=== Section Start ===
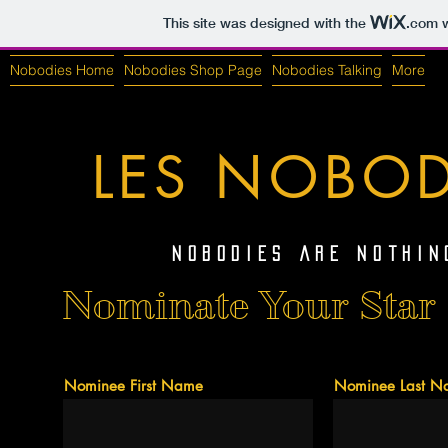
This site was designed with the
.com
w
Nobodies Home
Nobodies Shop Page
Nobodies Talking
More
LES NOBOD
Nobodies Are Nothin
Nominate Your Star 
Nominee First Name
Nominee Last N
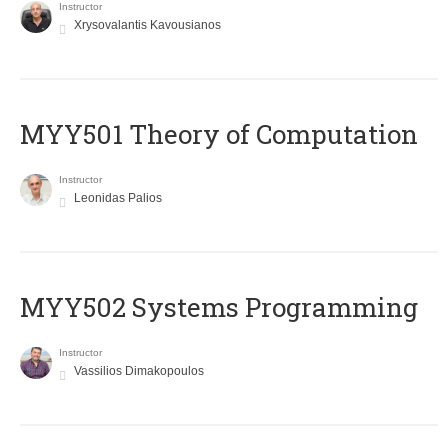
Instructor
Xrysovalantis Kavousianos
MYY501 Theory of Computation
Instructor
Leonidas Palios
MYY502 Systems Programming
Instructor
Vassilios Dimakopoulos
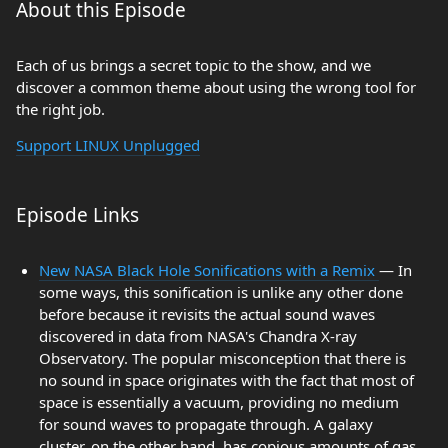
About this Episode
Each of us brings a secret topic to the show, and we
discover a common theme about using the wrong tool for
the right job.
Support LINUX Unplugged
Episode Links
New NASA Black Hole Sonifications with a Remix
— In
some ways, this sonification is unlike any other done
before because it revisits the actual sound waves
discovered in data from NASA's Chandra X-ray
Observatory. The popular misconception that there is
no sound in space originates with the fact that most of
space is essentially a vacuum, providing no medium
for sound waves to propagate through. A galaxy
cluster, on the other hand, has copious amounts of gas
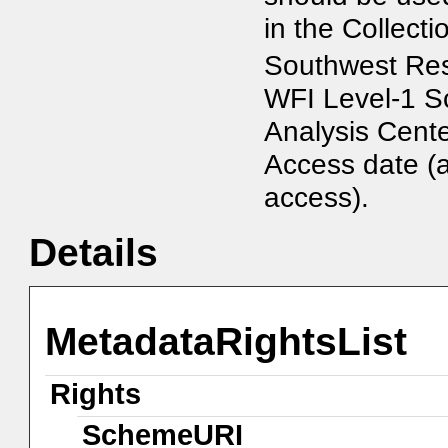
in the Collect
Southwest Res
WFI Level-1 Sc
Analysis Cente
Access date (
access).
Details
MetadataRightsList
Rights
SchemeURI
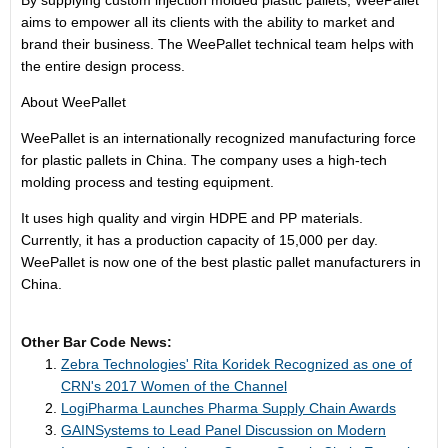
By supplying custom injection molded plastic pallets, WeePallet
aims to empower all its clients with the ability to market and
brand their business. The WeePallet technical team helps with
the entire design process.
About WeePallet
WeePallet is an internationally recognized manufacturing force
for plastic pallets in China. The company uses a high-tech
molding process and testing equipment.
It uses high quality and virgin HDPE and PP materials.
Currently, it has a production capacity of 15,000 per day.
WeePallet is now one of the best plastic pallet manufacturers in
China.
Other Bar Code News:
Zebra Technologies' Rita Koridek Recognized as one of
CRN's 2017 Women of the Channel
LogiPharma Launches Pharma Supply Chain Awards
GAINSystems to Lead Panel Discussion on Modern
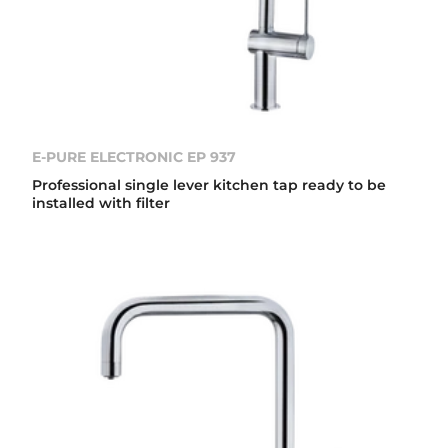
E-PURE ELECTRONIC EP 937
Professional single lever kitchen tap ready to be
installed with filter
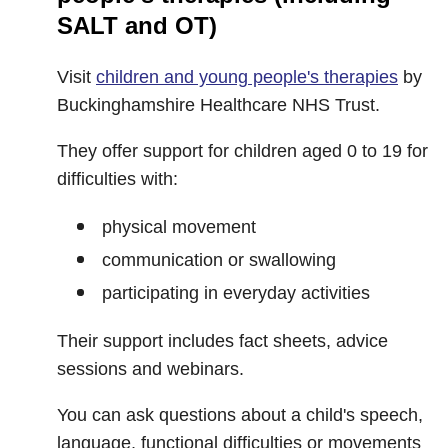
SALT and OT)
Visit
children and young people's therapies
by
Buckinghamshire Healthcare NHS Trust.
They offer support for children aged 0 to 19 for
difficulties with:
physical movement
communication or swallowing
participating in everyday activities
Their support includes fact sheets, advice
sessions and webinars.
You can ask questions about a child's speech,
language, functional difficulties or movements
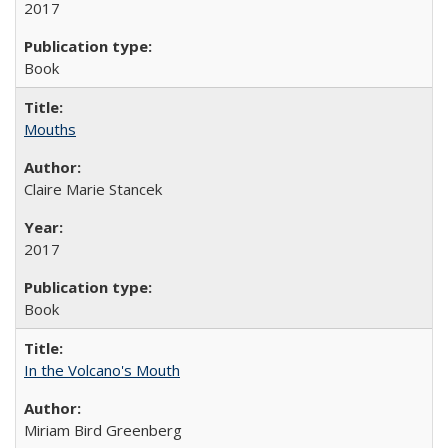
2017
Book
Mouths
Claire Marie Stancek
2017
Book
In the Volcano's Mouth
Miriam Bird Greenberg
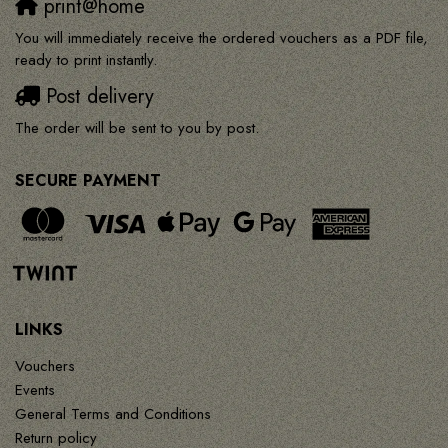
print@home
You will immediately receive the ordered vouchers as a PDF file,
ready to print instantly.
Post delivery
The order will be sent to you by post.
SECURE PAYMENT
LINKS
Vouchers
Events
General Terms and Conditions
Return policy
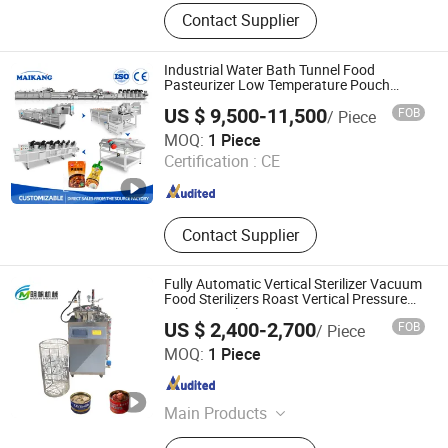
French Fries/Potato Chips
Contact Supplier
Production Line, Meat Processing
Line, Vegetable Processing Line,
Pasteurization Line, Dryer/Drying
Industrial Water Bath Tunnel Food
Room, IQF,
Pasteurizer Low Temperature Pouch
Juice Pasteurization Line Intergrated with
Sterilizer/Autoclave/Retort,
US $ 9,500-11,500
FOB
/ Piece
Cooling and Drying System
Fryer/Frying Line
Zhucheng Maikang Mechanical and Electrical Technology
MOQ:
1 Piece
Co., Ltd.
Certification :
CE
Shandong , China
Since 2025
Contact Supplier
Fully Automatic Vertical Sterilizer Vacuum
Food Sterilizers Roast Vertical Pressure
Steam Sterilizer
US $ 2,400-2,700
FOB
/ Piece
Zhucheng Mingfan Food Machinery Co., Ltd.
MOQ:
1 Piece
Shandong , China
Since 2026
Main Products
High Temperature Autoclave, Vertical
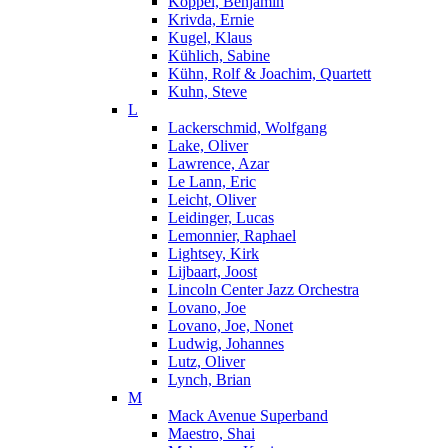
Koppel, Benjamin
Krivda, Ernie
Kugel, Klaus
Kühlich, Sabine
Kühn, Rolf & Joachim, Quartett
Kuhn, Steve
L
Lackerschmid, Wolfgang
Lake, Oliver
Lawrence, Azar
Le Lann, Eric
Leicht, Oliver
Leidinger, Lucas
Lemonnier, Raphael
Lightsey, Kirk
Lijbaart, Joost
Lincoln Center Jazz Orchestra
Lovano, Joe
Lovano, Joe, Nonet
Ludwig, Johannes
Lutz, Oliver
Lynch, Brian
M
Mack Avenue Superband
Maestro, Shai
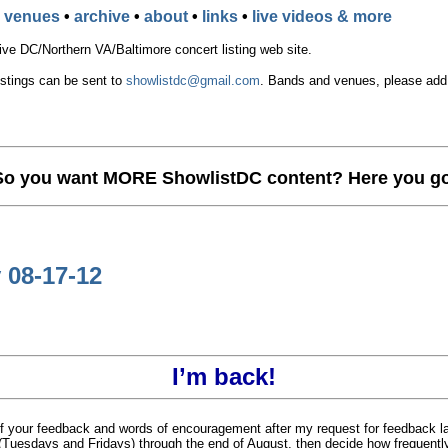
•
venues
•
archive
•
about
•
links
•
live videos & more
e DC/Northern VA/Baltimore concert listing web site.
istings can be sent to
showlistdc@gmail.com
. Bands and venues, please add t
So you want MORE ShowlistDC content? Here you go
 08-17-12
I’m back!
l of your feedback and words of encouragement after my request for feedback la
k (Tuesdays and Fridays) through the end of August, then decide how frequentl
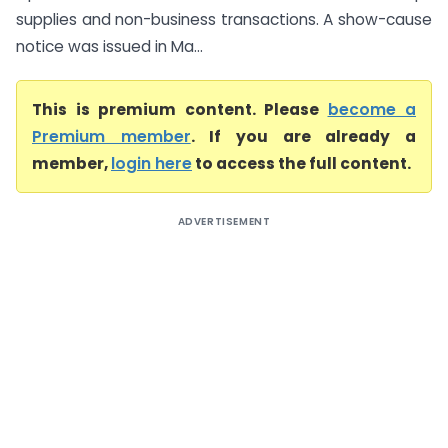
supplies and non-business transactions. A show-cause
notice was issued in Ma...
This is premium content. Please
become a
Premium member
. If you are already a
member,
login here
to access the full content.
ADVERTISEMENT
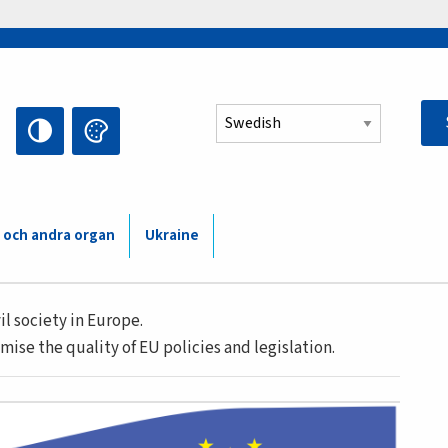
Select your language
 och andra organ
Ukraine
l society in Europe.
mise the quality of EU policies and legislation.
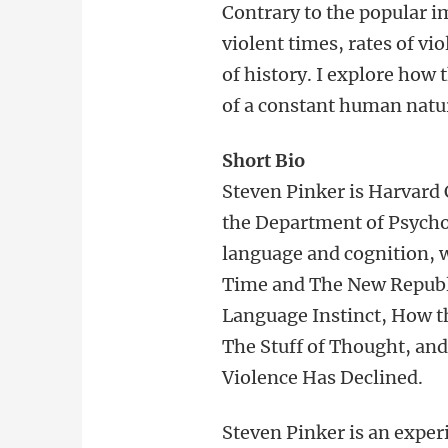
Contrary to the popular i
violent times, rates of vi
of history. I explore how
of a constant human natu
Short Bio
Steven Pinker is Harvard 
the Department of Psycho
language and cognition, w
Time and The New Republic
Language Instinct, How t
The Stuff of Thought, and
Violence Has Declined.
Steven Pinker is an exper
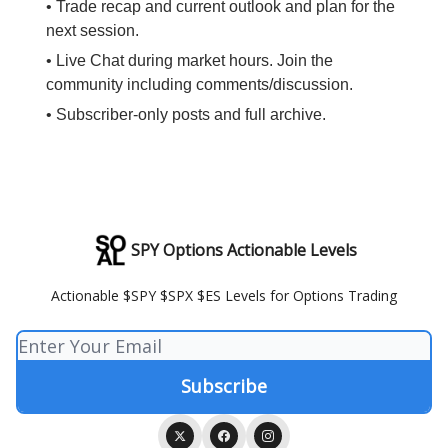
• Trade recap and current outlook and plan for the
next session.
• Live Chat during market hours. Join the
community including comments/discussion.
• Subscriber-only posts and full archive.
SPY Options Actionable Levels
Actionable $SPY $SPX $ES Levels for Options Trading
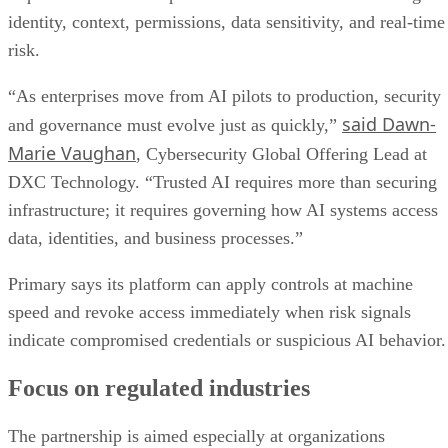
identity, context, permissions, data sensitivity, and real-time
risk.
“As enterprises move from AI pilots to production, security
said Dawn-
and governance must evolve just as quickly,”
Marie Vaughan
, Cybersecurity Global Offering Lead at
DXC Technology. “Trusted AI requires more than securing
infrastructure; it requires governing how AI systems access
data, identities, and business processes.”
Primary says its platform can apply controls at machine
speed and revoke access immediately when risk signals
indicate compromised credentials or suspicious AI behavior.
Focus on regulated industries
The partnership is aimed especially at organizations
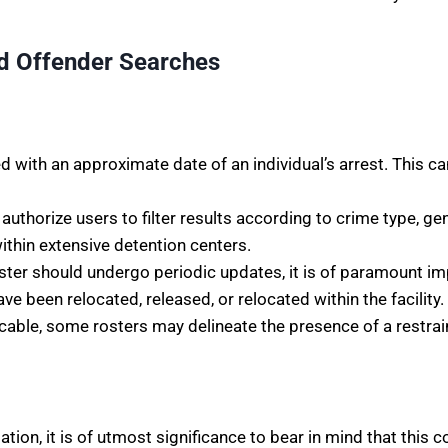
d Offender Searches
 with an approximate date of an individual’s arrest. This c
authorize users to filter results according to crime type, ge
thin extensive detention centers.
 roster should undergo periodic updates, it is of paramount
e been relocated, released, or relocated within the facility.
cable, some rosters may delineate the presence of a restrain
ion, it is of utmost significance to bear in mind that this c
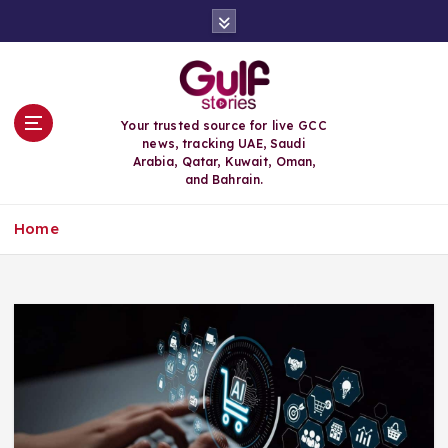
S
k
i
p
t
o
Your trusted source for live GCC
c
news, tracking UAE, Saudi
o
Arabia, Qatar, Kuwait, Oman,
n
and Bahrain.
t
e
Home
n
t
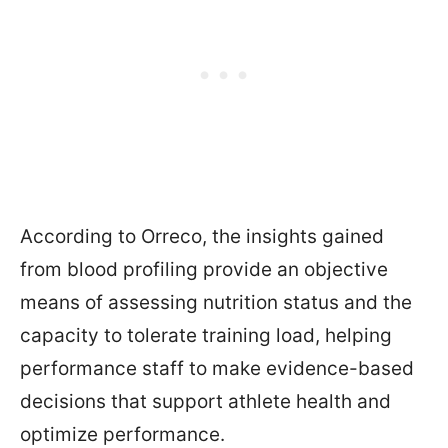
According to Orreco, the insights gained
from blood profiling provide an objective
means of assessing nutrition status and the
capacity to tolerate training load, helping
performance staff to make evidence-based
decisions that support athlete health and
optimize performance.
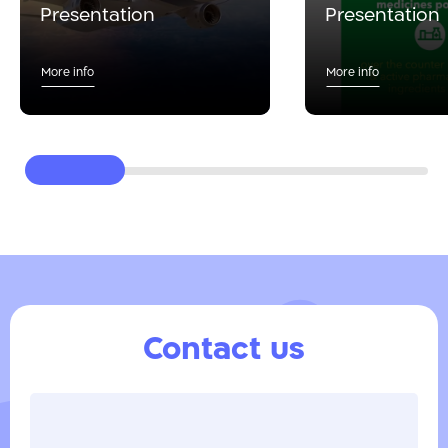
Presentation
Presentation
More info
More info
Contact us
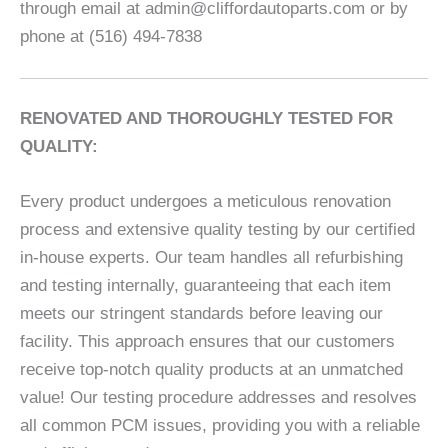
through email at admin@cliffordautoparts.com or by
phone at (516) 494-7838
RENOVATED AND THOROUGHLY TESTED FOR
QUALITY:
Every product undergoes a meticulous renovation
process and extensive quality testing by our certified
in-house experts. Our team handles all refurbishing
and testing internally, guaranteeing that each item
meets our stringent standards before leaving our
facility. This approach ensures that our customers
receive top-notch quality products at an unmatched
value! Our testing procedure addresses and resolves
all common PCM issues, providing you with a reliable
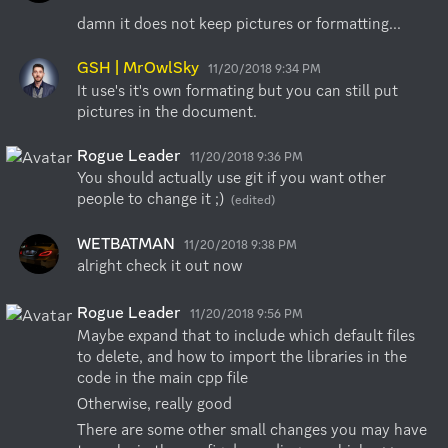
damn it does not keep pictures or formatting...
GSH | MrOwlSky
11/20/2018 9:34 PM
It use's it's own formating but you can still put 
pictures in the document.
Rogue Leader
11/20/2018 9:36 PM
You should actually use git if you want other 
people to change it ;)
(edited)
WETBATMAN
11/20/2018 9:38 PM
alright check it out now
Rogue Leader
11/20/2018 9:56 PM
Maybe expand that to include which default files 
to delete, and how to import the libraries in the 
code in the main cpp file
Otherwise, really good
There are some other small changes you may have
=== Section End ===
— Work to complete —
Write the listing again exactly, duplicating every line and skipping the pictures.

— Result of the exercise —
This site was designed with the
.com
w
Nobodies Home
Nobodies Shop Page
Nobodies Talking
More
LES NOBOD
Nobodies Are Nothin
Nominate Your Star 
Nominee First Name
Nominee Last N
Instructor
Xrysovalantis Kavousianos
MYY501 Theory of Computation
Instructor
Leonidas Palios
MYY502 Systems Programming
Instructor
Vassilios Dimakopoulos
About this Episode
Each of us brings a secret topic to the show, and we
discover a common theme about using the wrong tool for
the right job.
Support LINUX Unplugged
Episode Links
New NASA Black Hole Sonifications with a Remix
— In
some ways, this sonification is unlike any other done
before because it revisits the actual sound waves
discovered in data from NASA's Chandra X-ray
Observatory. The popular misconception that there is
no sound in space originates with the fact that most of
space is essentially a vacuum, providing no medium
for sound waves to propagate through. A galaxy
cluster, on the other hand, has copious amounts of gas
in the Collect
Southwest Res
WFI Level-1 Sc
Analysis Cente
Access date (
access).
Details
MetadataRightsList
Rights
SchemeURI
By supplying custom injection molded plastic pallets, WeePallet
aims to empower all its clients with the ability to market and
brand their business. The WeePallet technical team helps with
the entire design process.
About WeePallet
WeePallet is an internationally recognized manufacturing force
for plastic pallets in China. The company uses a high-tech
molding process and testing equipment.
It uses high quality and virgin HDPE and PP materials.
Currently, it has a production capacity of 15,000 per day.
WeePallet is now one of the best plastic pallet manufacturers in
China.
Other Bar Code News:
Zebra Technologies' Rita Koridek Recognized as one of
CRN's 2017 Women of the Channel
LogiPharma Launches Pharma Supply Chain Awards
GAINSystems to Lead Panel Discussion on Modern
E-PURE ELECTRONIC EP 937
Professional single lever kitchen tap ready to be
installed with filter
SALT and OT)
Visit
children and young people's therapies
by
Buckinghamshire Healthcare NHS Trust.
They offer support for children aged 0 to 19 for
difficulties with:
physical movement
communication or swallowing
participating in everyday activities
Their support includes fact sheets, advice
sessions and webinars.
You can ask questions about a child's speech,
language, functional difficulties or movements
2017
Book
Mouths
Claire Marie Stancek
2017
Book
In the Volcano's Mouth
Miriam Bird Greenberg
print@home
You will immediately receive the ordered vouchers as a PDF file,
ready to print instantly.
Post delivery
The order will be sent to you by post.
SECURE PAYMENT
LINKS
Vouchers
Events
General Terms and Conditions
Return policy
French Fries/Potato Chips
Contact Supplier
Production Line, Meat Processing
Line, Vegetable Processing Line,
Pasteurization Line, Dryer/Drying
Industrial Water Bath Tunnel Food
Room, IQF,
Pasteurizer Low Temperature Pouch
Juice Pasteurization Line Intergrated with
Sterilizer/Autoclave/Retort,
US $ 9,500-11,500
FOB
/ Piece
Cooling and Drying System
Fryer/Frying Line
Zhucheng Maikang Mechanical and Electrical Technology
MOQ:
1 Piece
Co., Ltd.
Certification :
CE
Shandong , China
Since 2025
Contact Supplier
Fully Automatic Vertical Sterilizer Vacuum
Food Sterilizers Roast Vertical Pressure
Steam Sterilizer
US $ 2,400-2,700
FOB
/ Piece
Zhucheng Mingfan Food Machinery Co., Ltd.
MOQ:
1 Piece
Shandong , China
Since 2026
Main Products
High Temperature Autoclave, Vertical
Koppel, Benjamin
Krivda, Ernie
Kugel, Klaus
Kühlich, Sabine
Kühn, Rolf & Joachim, Quartett
Kuhn, Steve
L
Lackerschmid, Wolfgang
Lake, Oliver
Lawrence, Azar
Le Lann, Eric
Leicht, Oliver
Leidinger, Lucas
Lemonnier, Raphael
Lightsey, Kirk
Lijbaart, Joost
Lincoln Center Jazz Orchestra
Lovano, Joe
Lovano, Joe, Nonet
Ludwig, Johannes
Lutz, Oliver
Lynch, Brian
M
Mack Avenue Superband
Maestro, Shai
•
venues
•
archive
•
about
•
links
•
live videos & more
e DC/Northern VA/Baltimore concert listing web site.
istings can be sent to
showlistdc@gmail.com
. Bands and venues, please add t
So you want MORE ShowlistDC content? Here you go
 08-17-12
I’m back!
l of your feedback and words of encouragement after my request for feedback la
k (Tuesdays and Fridays) through the end of August, then decide how frequentl
supplies and non-business transactions. A show-cause
notice was issued in Ma...
This is premium content. Please
become a
Premium member
. If you are already a
member,
login here
to access the full content.
ADVERTISEMENT
Select your language
 och andra organ
Ukraine
l society in Europe.
mise the quality of EU policies and legislation.
Contrary to the popular i
violent times, rates of vi
of history. I explore how
of a constant human natu
Short Bio
Steven Pinker is Harvard 
the Department of Psycho
language and cognition, w
Time and The New Republic
Language Instinct, How t
The Stuff of Thought, and
Violence Has Declined.
Steven Pinker is an exper
• Trade recap and current outlook and plan for the
next session.
• Live Chat during market hours. Join the
community including comments/discussion.
• Subscriber-only posts and full archive.
SPY Options Actionable Levels
Actionable $SPY $SPX $ES Levels for Options Trading
identity, context, permissions, data sensitivity, and real-time
risk.
“As enterprises move from AI pilots to production, security
said Dawn-
and governance must evolve just as quickly,”
Marie Vaughan
, Cybersecurity Global Offering Lead at
DXC Technology. “Trusted AI requires more than securing
infrastructure; it requires governing how AI systems access
data, identities, and business processes.”
Primary says its platform can apply controls at machine
speed and revoke access immediately when risk signals
indicate compromised credentials or suspicious AI behavior.
Focus on regulated industries
The partnership is aimed especially at organizations
d Offender Searches
 with an approximate date of an individual’s arrest. This c
authorize users to filter results according to crime type, ge
thin extensive detention centers.
 roster should undergo periodic updates, it is of paramount
e been relocated, released, or relocated within the facility.
cable, some rosters may delineate the presence of a restrain
ion, it is of utmost significance to bear in mind that this c
S
k
i
p
t
o
Your trusted source for live GCC
c
news, tracking UAE, Saudi
o
Arabia, Qatar, Kuwait, Oman,
n
and Bahrain.
t
e
Home
n
t
According to Orreco, the insights gained
from blood profiling provide an objective
means of assessing nutrition status and the
capacity to tolerate training load, helping
performance staff to make evidence-based
decisions that support athlete health and
optimize performance.
Presentation
Presentation
More info
More info
Contact us
through email at admin@cliffordautoparts.com or by
phone at (516) 494-7838
RENOVATED AND THOROUGHLY TESTED FOR
QUALITY:
Every product undergoes a meticulous renovation
process and extensive quality testing by our certified
in-house experts. Our team handles all refurbishing
and testing internally, guaranteeing that each item
meets our stringent standards before leaving our
facility. This approach ensures that our customers
receive top-notch quality products at an unmatched
value! Our testing procedure addresses and resolves
all common PCM issues, providing you with a reliable
damn it does not keep pictures or formatting...
GSH | MrOwlSky
11/20/2018 9:34 PM
It use's it's own formating but you can still put 
pictures in the document.
Rogue Leader
11/20/2018 9:36 PM
You should actually use git if you want other 
people to change it ;)
(edited)
WETBATMAN
11/20/2018 9:38 PM
alright check it out now
Rogue Leader
11/20/2018 9:56 PM
Maybe expand that to include which default files 
to delete, and how to import the libraries in the 
code in the main cpp file
Otherwise, really good
There are some other small changes you may have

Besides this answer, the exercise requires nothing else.